Patrizio guardò sospettosamente e l' una e gli altri; dichiarò subito i sigari cattivi e riconosciuta la calligrafia della lettera si disponeva a farle subire la solita trasformazione alata — ma un urgentissima scritto in stampatello, colla erre all'antica, gli fece cambiare pensiero.

« Che c'è di nuovo? — pensò. — Il mio tutore è forse moribondo? I rispettabili elettori del mio paese nativo mi vogliono deputato? O sarebbe la Società cattolica per i buoni costumi che mi ha decretato il premio della continenza? »

Egli era ben disposto — l'ho già detto; — la zuppa di trippe scendendo regolarmente nel suo ventricolo giovanile gli accelerava i moti del sangue diffondendo in tutto il suo essere quella sensazione intima di appetito soddisfatto che predispone alle più nobili azioni.

Dissuggellò la lettera del tutore e lesse attentamente:

« Caro Patrizio, io m' accorgo pur troppo che tu cammini sulla strada della perdizione. »

Patrizio si interruppe. La strada della perdizione colle cento lire insieme era tollerabile, ma così asciutta asciutta, non gli andava per nessun verso. Tuttavia continuò a leggere:

« È questa la terza lettera che ti scrivo sopra un argomento dei più importanti e tu non mi hai ancora risposto. »

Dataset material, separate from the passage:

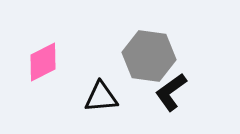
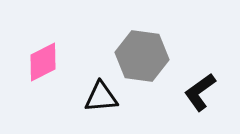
gray hexagon: moved 7 px left
black L-shape: moved 29 px right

— È la deputazione — ripensò Patrizio.

« Iddio misericordioso che ti ama ad onta di tanti demeriti vuole aprirti una via sicura per appoggiare il tuo avvenire. »

— Che fosse proprio la Società cattolica per i buoni costumi? — tornò a pensare Patrizio.

La lettera non si spiegava maggiormente. Supponendo che il suo pupillo avesse letto le tre precedenti, il tutore si era limitato a scongiurarlo per una pronta risposta, e, meglio ancora, perchè si decidesse a fare una gita al paese collo scopo di intendersi meglio.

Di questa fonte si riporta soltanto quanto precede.